We set out the definitions of ASI and AGI — and the four routes AGI might take to get there — in the previous piece, AGI is not the goal — DeepMind's path to superintelligence (ASI). This is the sequel: why the term is suddenly everywhere, what it means for your business, and what to start building today.
Why "ASI" became part of the vocabulary
Three currents have converged.
- The label moved up. OpenAI said its sights are now set on a superintelligence beyond AGI; since then Meta ("Superintelligence Labs") and Microsoft ("Humanist Superintelligence") have written superintelligence into the names and missions of their organizations — all on the record.
- The scale of money and talent. Safe Superintelligence, with nothing shipped, was reportedly valued near $32 billion. Anthropic went from $183 billion to $380 billion in early 2026, and has reportedly risen further since. OpenAI was valued at $852 billion in a funding round that same year (reported; some figures officially announced). Superintelligence is at once a technical goal and a banner for gathering capital and talent.
- The opposition grew louder too. A statement calling for a halt to superintelligence development "until there is broad scientific consensus that it can be done safely" was published in October 2025 and has gathered more than 70,000 signatures, including leading AI researchers. From both sides — for and against — superintelligence has become a matter of public debate.
"It's near" and "it's a bubble" come from the same people
Lab leaders say that within a few years AI will surpass humans across many domains.
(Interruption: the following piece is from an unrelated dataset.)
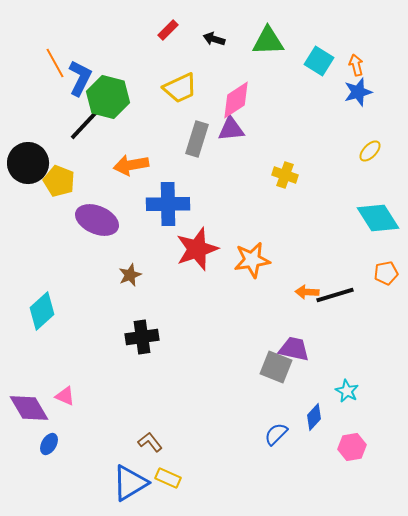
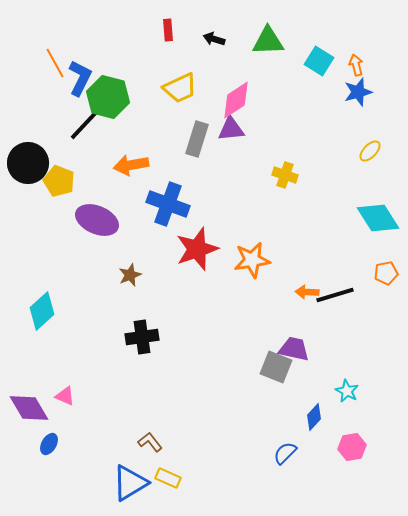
red rectangle at (168, 30): rotated 50 degrees counterclockwise
blue cross at (168, 204): rotated 21 degrees clockwise
blue semicircle at (276, 434): moved 9 px right, 19 px down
The same figures also warn that some investors will get badly burned — an acknowledgment that a bubble is possible. Both remarks are made in the middle of enormous fundraising and IPO preparation. The safest reading is not to treat these as verdicts, but simply to note that this is what they said.
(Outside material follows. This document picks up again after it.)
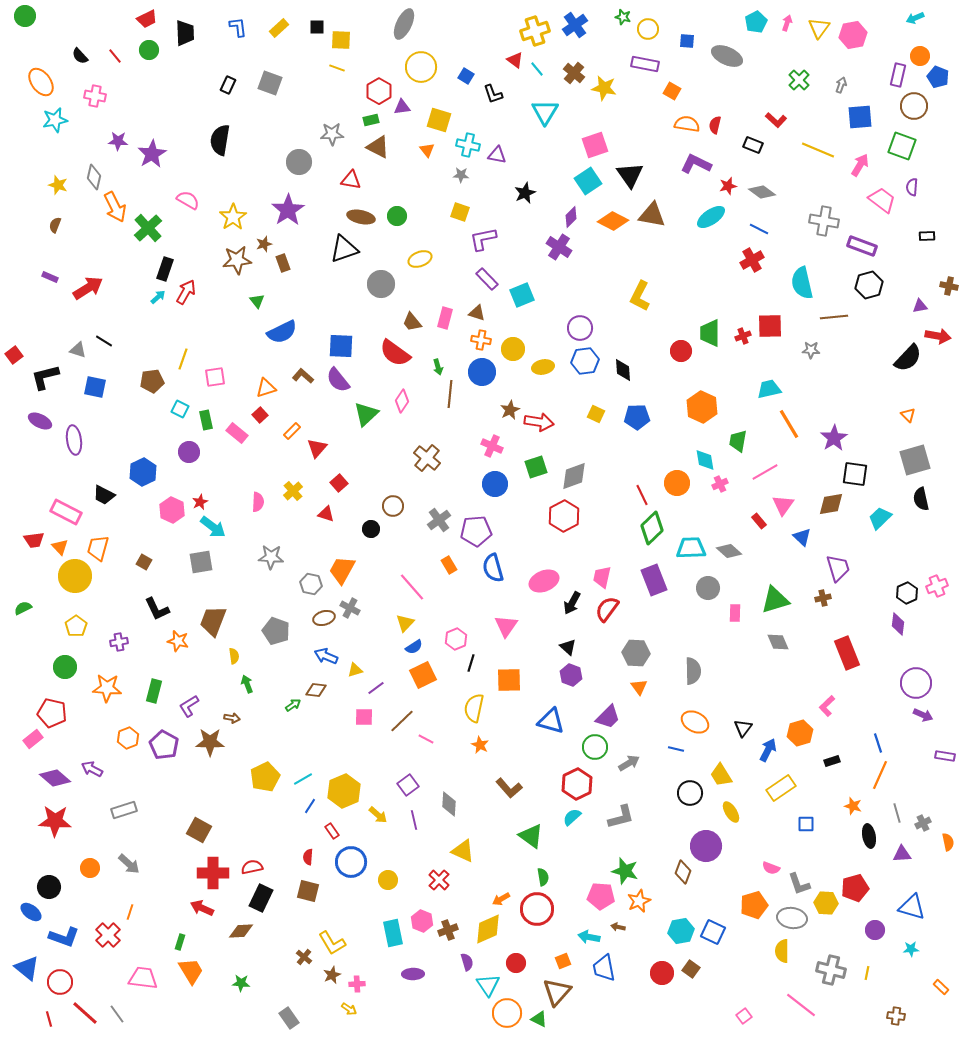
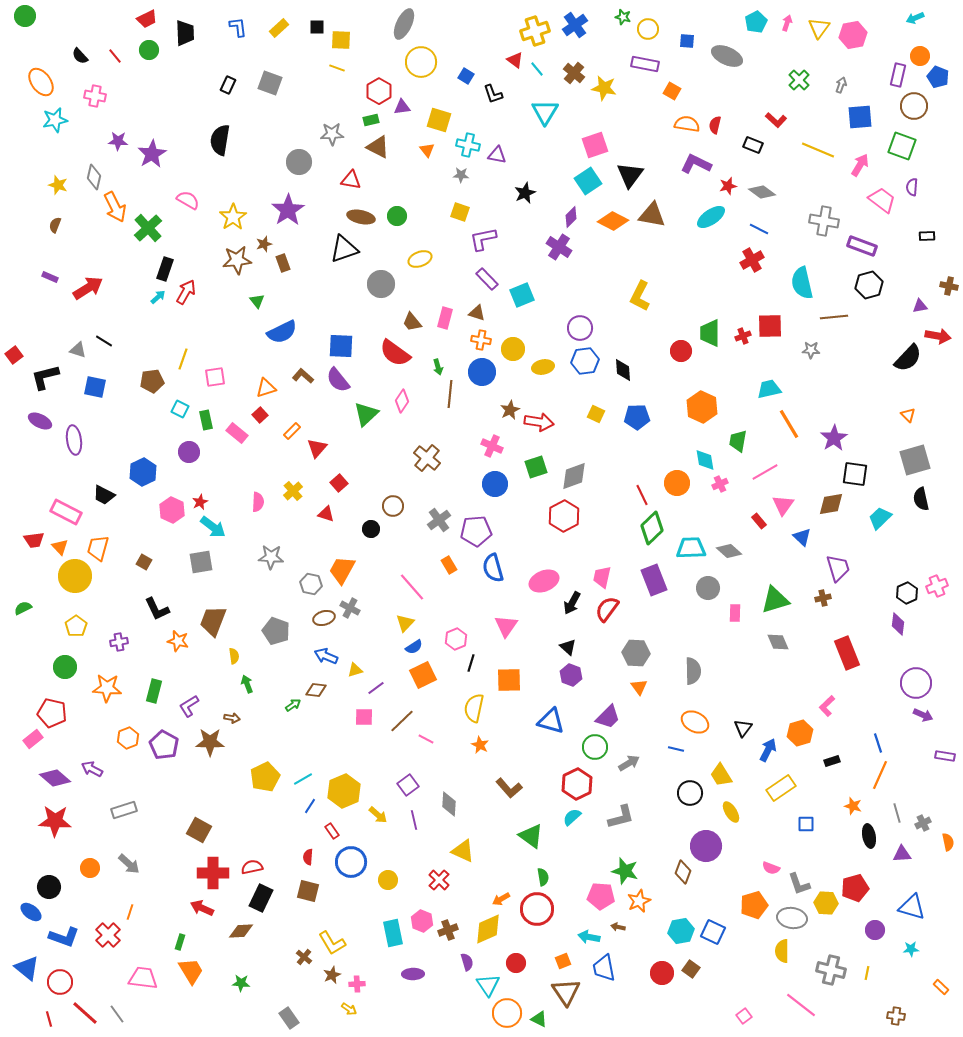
yellow circle at (421, 67): moved 5 px up
black triangle at (630, 175): rotated 12 degrees clockwise
brown triangle at (557, 992): moved 9 px right; rotated 16 degrees counterclockwise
On the engineering side there is caution too. Some argue that today's large language models will plateau even if you keep scaling them. Apple published a paper arguing that reasoning models hit clear limits; others countered that the real problem was how the models were evaluated. The exchange itself is a good illustration of how hard it is to measure what AI can really do.
History is instructive. The forecast that "general AI is ten to twenty years away" has been made, and missed, repeatedly for decades. Don't stake limited resources on the will-it-won't-it prediction game.
Even the giant labs struggle with organizational design
Money and talent alone do not seem to close the gap to superintelligence. Even Meta, for all its resources, has reportedly restructured its new superintelligence group more than once within months, with staff cuts. We treat these accounts as reporting, not established fact — but the pattern is telling: money and talent alone don't solve organizational design.
The same picture appears inside companies. Adoption of generative AI has spread, but examples that connect through to the bottom line are limited. One study reported that roughly 95% of corporate generative-AI pilots produced no measurable results. The methodology has drawn criticism, but the trend is broadly consistent with other studies. What decides success is less the technology itself than the design of where, and how, you embed it in the work. That leads to the next point.
What executives should hold is the foundation, not the prophecy
From a business standpoint, one thing carries high confidence. Per-unit, foundation AI models keep getting cheaper and steadily more capable — though total spend is another matter once usage grows. The staggering capital investment by each lab is what underwrites this. In other words, the raw ability of the model itself is becoming something anyone can buy on equal terms.
When that happens, the difference lies not in the model but in what surrounds it: the business data only you hold, the mechanism that grounds AI in your real operations, and the operating loop that grows smarter the more it is used. That is why the only things you cannot buy are your own data and the way AI is grounded in your operations. A company with the foundation can swap in new capability cheaply; a company without it rebuilds from zero each time. The more capability rises, the wider this gap opens.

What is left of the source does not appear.